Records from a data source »
□ □ □ □ □

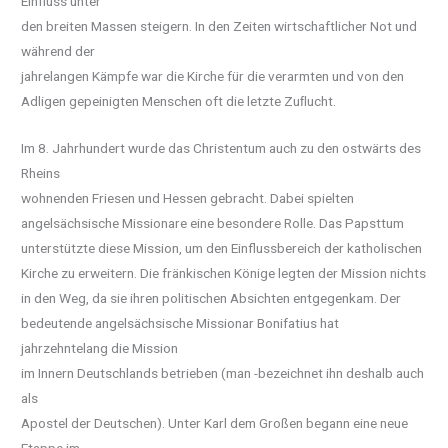
Einfluss unter
den breiten Massen steigern. In den Zeiten wirtschaftlicher Not und
während der
jahrelangen Kämpfe war die Kirche für die verarmten und von den
Adligen gepeinigten Menschen oft die letzte Zuﬂucht.
Im 8. Jahrhundert wurde das Christentum auch zu den ostwärts des
Rheins
wohnenden Friesen und Hessen gebracht. Dabei spielten
angelsächsische Missionare eine besondere Rolle. Das Papsttum
unterstützte diese Mission, um den Einflussbereich der katholischen
Kirche zu erweitern. Die fränkischen Könige legten der Mission nichts
in den Weg, da sie ihren politischen Absichten entgegenkam. Der
bedeutende angelsächsische Missionar Bonifatius hat
jahrzehntelang die Mission
im Innern Deutschlands betrieben (man -bezeichnet ihn deshalb auch
als
Apostel der Deutschen). Unter Karl dem Großen begann eine neue
Etappe im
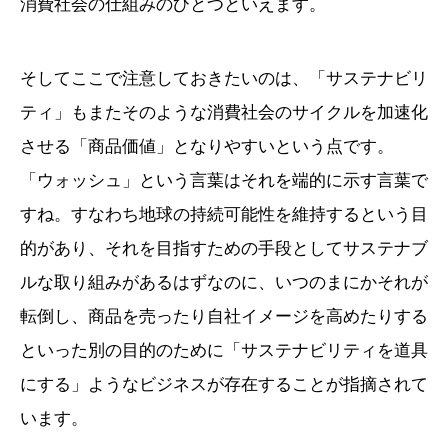
消費社会の仕組みのひとつといえます。
そしてここで注意しておきたいのは、「サステナビリ
ティ」もまたそのような消費社会のサイクルを加速化
させる「商品価値」となりやすいという点です。
「ウォッシュ」という言葉はそれを端的に示す言葉で
すね。すなわち地球の持続可能性を維持するという目
的があり、それを目指すための手段としてサステナブ
ルな取り組みがあるはずなのに、いつのまにかそれが
転倒し、商品を売ったり自社イメージを高めたりする
といった別の目的のために「サステナビリティを道具
にする」ようなビジネスが存在することが指摘されて
います。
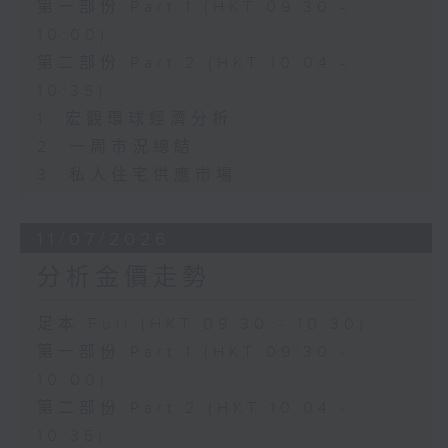
第一部份 Part 1 (HKT 09:30 -
10:00)
第二部份 Part 2 (HKT 10:04 -
10:35)
1. 宏觀環球經濟分析
2. 一周市況總結
3. 私人住宅供應市場
11/07/2026
分析金價走勢
足本 Full (HKT 09:30 - 10:30)
第一部份 Part 1 (HKT 09:30 -
10:00)
第二部份 Part 2 (HKT 10:04 -
10:35)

□ □ □ □ □

Extract word for word every line from the line that contains "Apostel der Deutschen)." to the final line of the data, both included, and nothing else; skip the pictures.

TASK OUTPUT »
Apostel der Deutschen). Unter Karl dem Großen begann eine neue
Etappe im
消費社会の仕組みのひとつといえます。
そしてここで注意しておきたいのは、「サステナビリ
ティ」もまたそのような消費社会のサイクルを加速化
させる「商品価値」となりやすいという点です。
「ウォッシュ」という言葉はそれを端的に示す言葉で
すね。すなわち地球の持続可能性を維持するという目
的があり、それを目指すための手段としてサステナブ
ルな取り組みがあるはずなのに、いつのまにかそれが
転倒し、商品を売ったり自社イメージを高めたりする
といった別の目的のために「サステナビリティを道具
にする」ようなビジネスが存在することが指摘されて
います。
第一部份 Part 1 (HKT 09:30 -
10:00)
第二部份 Part 2 (HKT 10:04 -
10:35)
1. 宏觀環球經濟分析
2. 一周市況總結
3. 私人住宅供應市場
11/07/2026
分析金價走勢
足本 Full (HKT 09:30 - 10:30)
第一部份 Part 1 (HKT 09:30 -
10:00)
第二部份 Part 2 (HKT 10:04 -
10:35)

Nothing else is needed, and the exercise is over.